Rewired currently has 4 types of Controller classes:
- Joystick (a device attached to the system that is not a keyboard or mouse.)
- Custom Controller
Before a Player can return input for a Joystick, that joystick must first be assigned to the Player. The joystick must be added to the Player's list of joysticks before it can receive input from that device. A joystick may be assigned to multiple Players and shared if desired (this would be rare).
By default, Rewired's Joystick Auto-Assignment system is enabled in the Rewired Input Manager. This ensures that each Player is assigned one joystick when it is attached to the system based on rules set in the Rewired Input Manager - Settings page. You may disable the auto-assignment system if you have special needs that are not covered by its options. See How To's - Assigning Joysticks to Players for information on how to assign Joysticks manually.
For input to be returned in a Player from a Joystick, all of the following must be true:
- The Joystick must be assigned to the Player.
- The Player must have at least one enabled Joystick Map applicable to that joystick.
- The Joystick Map must bind at least one joystick element to an Action.
Do not be confused: The fact that a Player "has a Joystick Map" in the Rewired Input Manager is not the same thing as the joystick being assigned to that Player. Maps are entirely separate from joystick assignment and do not influence what joysticks (if any) will be assigned to a Player by the joystick auto-assignment system. Joystick assignment involves adding the Joystick class object to the Player. Once the Joystick is assigned, Rewired will load the Joystick Maps for that particular Joystick in the Player (if one or more applicable Joystick Maps were created and assigned to the Player in the Rewired Editor) and then the Joystick Maps will perform the function of mapping Actions to the elements on that Joystick. If a joystick is assigned to a Player but no matching Joystick Maps are found, that Joystick will not contribute any input in that Player.
In Rewired, the keyboard is a shared controller. All Players have access to the keyboard at all times. Unlike Joysticks, you do not assign the keyboard to Players.

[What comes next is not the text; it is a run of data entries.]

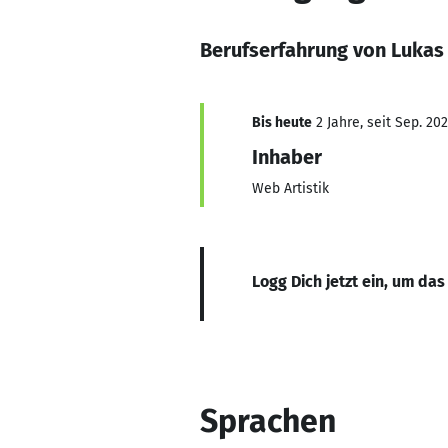
Berufserfahrung von Lukas
Bis heute
2 Jahre, seit Sep. 20
Inhaber
Web Artistik
Logg Dich jetzt ein, um das
Sprachen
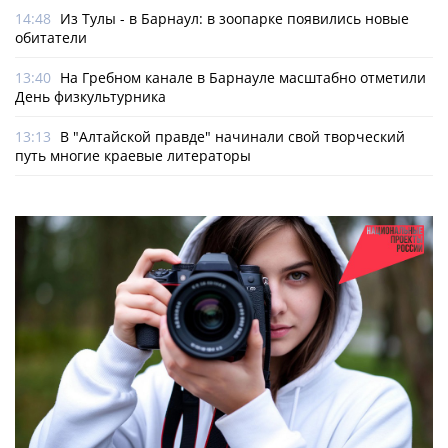
14:48
Из Тулы - в Барнаул: в зоопарке появились новые
обитатели
13:40
На Гребном канале в Барнауле масштабно отметили
День физкультурника
13:13
В "Алтайской правде" начинали свой творческий
путь многие краевые литераторы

But like Joysticks, the keyboard will only return input in a Player if the Player has at least one Keyboard Map that associates some Actions to keyboard keys.
Similar to Joysticks, the mouse must also be assigned to the Player(s) before it will return any input. This can be set at start in the Rewired Input Manager - Players page, or set via scripting using the player.controllers.hasMouse property. The mouse may be shared by multiple Players if desired.
Just like Joysticks and the Keyboard, the mouse will only return input in a Player if the Player has at least one Mouse Map that associates some Actions to mouse buttons and axes.
Custom Controllers are very similar to Joysticks in treatment except for the fact that they are never disconnected from the system and are always available. The same rules apply -- the Custom Controller must be assigned to a Player and have one or more valid Custom Controller Maps to return any input value.